At the core of the presentation is Serpent (1970), an early masterpiece composed of thirty-four quarter-circular steel pipes—industrial in material yet refined in finish—embodying the poetic concision central to Nour's practice. Serpent is accompanied by two unique bronzes, Doll (1974) and One and One (1976), as well as a group of rare early lithographs from the 1960s, offering a succinct view into the foundations of his sculptural vocabulary.

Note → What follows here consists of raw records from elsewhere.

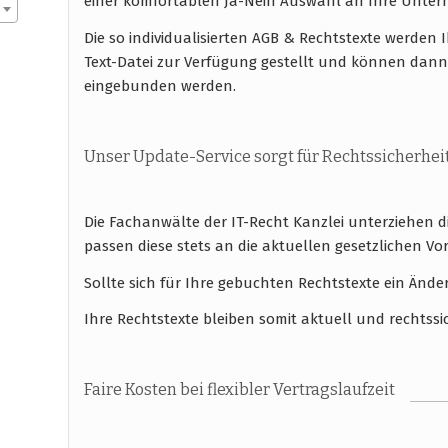
einer komfortablen Ja-Nein Auswahl an Ihre Unt
Die so individualisierten AGB & Rechtstexte werde
Text-Datei zur Verfügung gestellt und können dan
eingebunden werden.
Unser Update-Service sorgt für Rechtssicherhei
Die Fachanwälte der IT-Recht Kanzlei unterziehen 
passen diese stets an die aktuellen gesetzlichen
Sollte sich für Ihre gebuchten Rechtstexte ein Ände
Ihre Rechtstexte bleiben somit aktuell und rechtssi
Faire Kosten bei flexibler Vertragslaufzeit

Serpent demonstrates Nour's profound ability to balance minimalist austerity with symbolic weight. Its undulating geometry echoes the rhythmic lines of desert dunes, animal horns, and coiled vernacular patterns—abstraction that carries both physical dynamism and metaphorical resonance. As an embodiment of Nour's pursuit of essential form, the work has been featured in major exhibitions including Amir Nour: A Retrospective (1965-Present): Brevity is the Soul of Wit at the Sharjah Art Foundation (2016-17); the National Museum of African Art, Smithsonian Institution (1994-95); and was illustrated in African Arts (Summer 1971).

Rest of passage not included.